Jaquelin was five years older than Sig (as he was often called) and both
boys grew up with the turmoil of the Civil War swirling around them. Being older, however, Jaque joined
the Confederate Army while his younger siblings were still at home. In the memoirs written by his
brother, Rev. Josiah W. Ware, there is a fascinating story of how young
Sigismund drove a carriage through enemy lines to help bring a pair of boots to
his older brother. He was only 12
years old at the time:
“At times a soldier, when
near enough to his home and when he could be spared, would get a furlough to
visit his home for a few days. On
one such occasion Jaque got as far as the east side of the river, then he
learned that the Union soldiers in the country were in such numbers that he
could not reach home. His
whereabouts became known through underground telegraph and Mother and ‘Sister
Anne’ Stribling started in the carriage with old blind ‘Queen’ and ‘Sig’ as
driver to ‘spend the day with a friend.’
Under her hoops Mother carried a pair of big cavalry boots . . .

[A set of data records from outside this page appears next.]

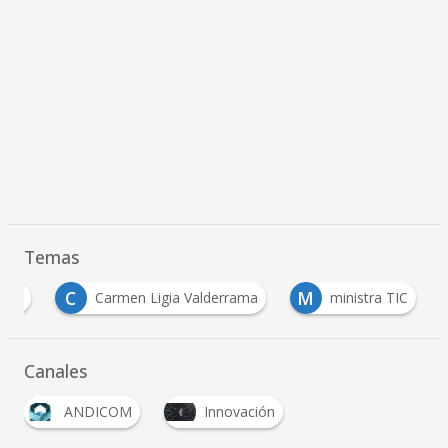
Temas
C
M
021
Carmen Ligia Valderrama
ministra TIC
Canales
ANDICOM
Innovación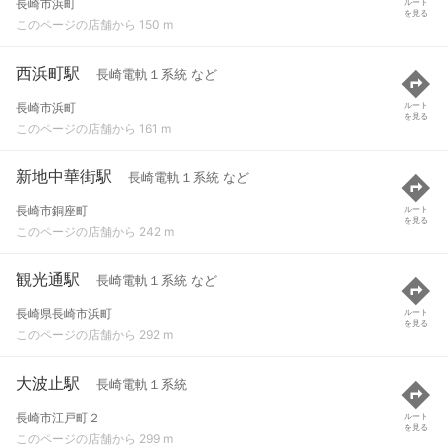
長崎市浜町
ルート
を見る
このページの店舗から 150 m
西浜町駅
長崎電軌１系統 など
長崎市浜町
ルート
を見る
このページの店舗から 161 m
新地中華街駅
長崎電軌１系統 など
長崎市銅座町
ルート
を見る
このページの店舗から 242 m
観光通駅
長崎電軌１系統 など
長崎県長崎市浜町
ルート
を見る
このページの店舗から 292 m
大波止駅
長崎電軌１系統
長崎市江戸町２
ルート
を見る
このページの店舗から 299 m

suspended from her waist. In the
boots were, I am confident, some yarn socks and I do not know what else.”
(Ref. 84)
Sigismund obtained his early education at Auburn school taught by Mr.

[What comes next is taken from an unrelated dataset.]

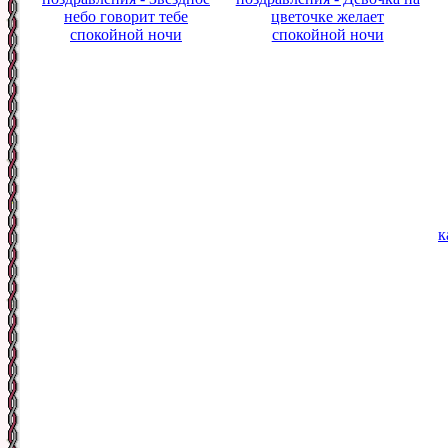
небо говорит тебе
цветочке желает
спокойной ночи
спокойной ночи
к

Powers. In the publication,
Education in Clarke County, Virginia
Proceedings XXV,
it is recorded that:
“Sizz,
Joe, and Robert Ware were students under Mr. Powers at his old location at
Wycliffe during the years 1865, 1866, and 1867. . . Auburn school (a select boarding and
day school for Boys) opened in 1865 at the old Wycliffe Academy building and was
taught by Mr. Powers. He moved this
school to Auburn and continued it in operation until 1877 at which time he
closed the Auburn school to become permanently associated with the public
schools of the county.” (Ref. 717)
There was also an
Episcopal High School which was founded in 1839 just west of Alexandria, but
immediately following Union occupation during the war, it had been closed. When it reopened in 1866, with Mr.

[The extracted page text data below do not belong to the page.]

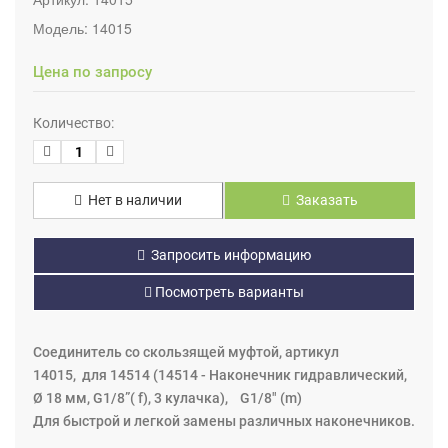
Модель:
14015
Цена по запросу
Количество:
Нет в наличии
Заказать
Запросить информацию
Посмотреть варианты
Соединитель со скользящей муфтой, артикул
14015, для 14514 (14514 - Наконечник гидравлический,
Ø 18 мм, G1/8”( f), 3 кулачка), G1/8" (m)
Для быстрой и легкой замены различных наконечников.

Launcelot Minor Blackford as the principal;
“among the boys of this period at
Episcopal High School were Sigismund and J. W. Ware, both afterwards clergy and
devoted friends of Mr. Blackfords.”
(Ref. 838)
Historical
marker
Early photo of Episcopal High School, circa 1870’s
#838
According to his Cornelia Anker,
“when Father (Sigismund) was about 18
years old, he went to Indianapolis and worked in Uncle Tousey’s store, a fine
mercantile wholesale business. He
lived with the Tousey’s - they were wealthy, with a lovely big home and Father
was so fond of the family. Aunt Lib
was grandmother’s sister. Later,
Uncle Jo joined Father and they both decided to enter the ministry. They returned to Virginia and entered
the Theological Seminary, near Alexandria, Va.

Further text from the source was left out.